**EXERCISE PROMPT**
Only the lines from the one containing "LAYER, NUEVA APP PARA ESCUC" through the one containing "типографий к цифровизации" should be printed, exactly as they appear below, with both ends included.

___ PROVIDED RECORDS ___

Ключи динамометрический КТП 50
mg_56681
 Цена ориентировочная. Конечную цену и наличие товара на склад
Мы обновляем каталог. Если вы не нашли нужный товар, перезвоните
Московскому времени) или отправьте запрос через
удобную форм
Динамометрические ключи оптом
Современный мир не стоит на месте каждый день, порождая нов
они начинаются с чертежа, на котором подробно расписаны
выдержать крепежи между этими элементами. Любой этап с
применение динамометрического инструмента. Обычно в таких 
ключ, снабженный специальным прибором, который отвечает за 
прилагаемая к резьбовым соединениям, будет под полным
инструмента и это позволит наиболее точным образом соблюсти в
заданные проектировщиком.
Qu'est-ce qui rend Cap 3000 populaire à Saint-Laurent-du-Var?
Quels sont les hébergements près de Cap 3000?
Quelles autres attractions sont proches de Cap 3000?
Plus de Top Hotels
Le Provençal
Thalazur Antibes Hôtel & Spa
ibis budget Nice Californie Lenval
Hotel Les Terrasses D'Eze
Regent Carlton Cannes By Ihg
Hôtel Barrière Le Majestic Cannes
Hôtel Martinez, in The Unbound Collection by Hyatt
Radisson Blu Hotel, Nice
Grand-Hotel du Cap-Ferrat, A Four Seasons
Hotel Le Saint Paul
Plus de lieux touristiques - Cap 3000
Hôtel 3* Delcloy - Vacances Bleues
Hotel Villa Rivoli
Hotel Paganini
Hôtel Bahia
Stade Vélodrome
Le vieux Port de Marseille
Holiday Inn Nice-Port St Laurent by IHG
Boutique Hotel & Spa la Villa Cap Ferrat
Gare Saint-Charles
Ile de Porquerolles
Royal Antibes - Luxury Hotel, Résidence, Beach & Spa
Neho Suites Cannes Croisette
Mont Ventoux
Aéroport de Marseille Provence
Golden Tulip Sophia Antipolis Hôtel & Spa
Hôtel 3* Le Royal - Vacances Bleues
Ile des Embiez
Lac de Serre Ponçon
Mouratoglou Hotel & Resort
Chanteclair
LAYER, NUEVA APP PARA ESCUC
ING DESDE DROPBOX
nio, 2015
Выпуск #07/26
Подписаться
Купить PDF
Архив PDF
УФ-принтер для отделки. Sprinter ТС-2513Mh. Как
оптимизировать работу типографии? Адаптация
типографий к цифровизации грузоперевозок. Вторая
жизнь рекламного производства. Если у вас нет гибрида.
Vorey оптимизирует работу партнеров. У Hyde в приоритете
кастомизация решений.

___
___ PROVIDED RECORDS ___

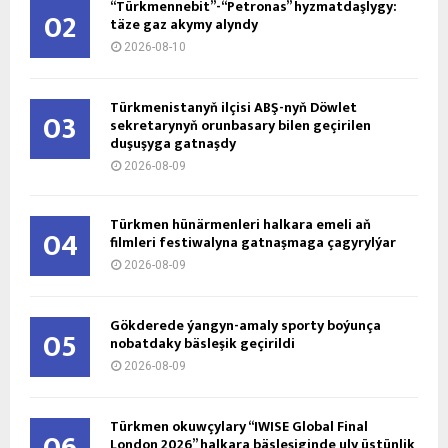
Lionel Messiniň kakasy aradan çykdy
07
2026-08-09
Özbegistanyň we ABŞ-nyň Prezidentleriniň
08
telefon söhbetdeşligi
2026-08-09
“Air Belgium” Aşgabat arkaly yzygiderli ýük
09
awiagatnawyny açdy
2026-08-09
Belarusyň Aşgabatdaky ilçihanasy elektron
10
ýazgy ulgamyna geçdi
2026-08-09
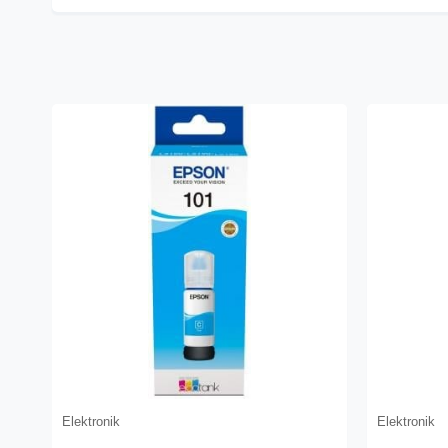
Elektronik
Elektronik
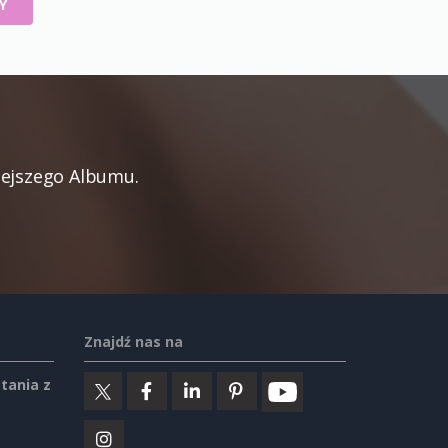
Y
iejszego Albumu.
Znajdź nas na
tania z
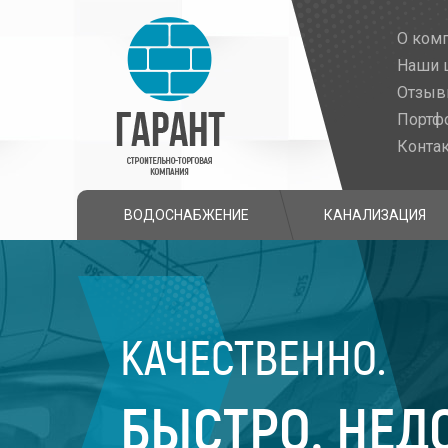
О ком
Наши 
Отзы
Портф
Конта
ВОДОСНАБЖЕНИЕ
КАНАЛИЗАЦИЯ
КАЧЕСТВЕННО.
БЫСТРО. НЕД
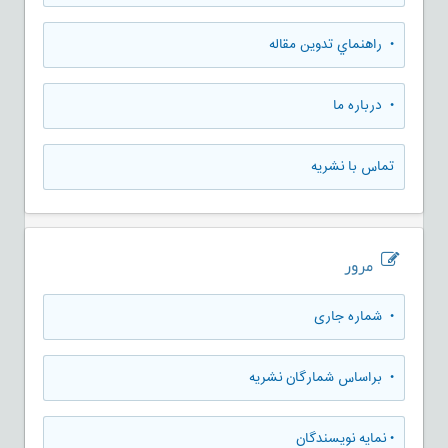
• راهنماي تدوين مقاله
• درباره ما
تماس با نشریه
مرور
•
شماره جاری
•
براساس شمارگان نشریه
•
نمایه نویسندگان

___

**FINISHED EXERCISE**
LAYER, NUEVA APP PARA ESCUC
ING DESDE DROPBOX
nio, 2015
Выпуск #07/26
Подписаться
Купить PDF
Архив PDF
УФ-принтер для отделки. Sprinter ТС-2513Mh. Как
оптимизировать работу типографии? Адаптация
типографий к цифровизации грузоперевозок. Вторая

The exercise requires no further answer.